Exercise materials: Begin

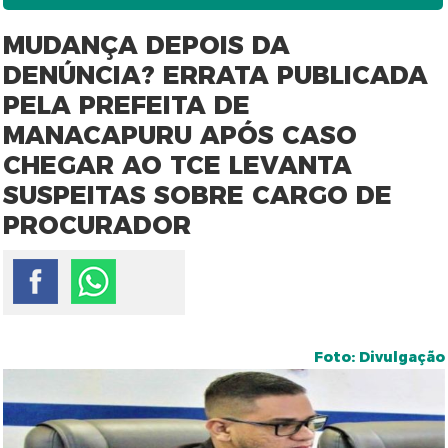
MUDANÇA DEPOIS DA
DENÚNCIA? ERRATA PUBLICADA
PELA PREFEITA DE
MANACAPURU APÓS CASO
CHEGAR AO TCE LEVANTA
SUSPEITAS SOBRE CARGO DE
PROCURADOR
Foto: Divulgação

Exercise materials: End
Exercise materials: Begin

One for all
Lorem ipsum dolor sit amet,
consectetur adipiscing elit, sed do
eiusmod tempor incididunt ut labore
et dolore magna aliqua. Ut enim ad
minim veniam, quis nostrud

Exercise materials: End

_Task details_: Quote the listing above, but only from the line that shows "MUDANÇA DEPOIS DA" through the line that shows "Foto: Divulgação".

_Result_:
MUDANÇA DEPOIS DA
DENÚNCIA? ERRATA PUBLICADA
PELA PREFEITA DE
MANACAPURU APÓS CASO
CHEGAR AO TCE LEVANTA
SUSPEITAS SOBRE CARGO DE
PROCURADOR
Foto: Divulgação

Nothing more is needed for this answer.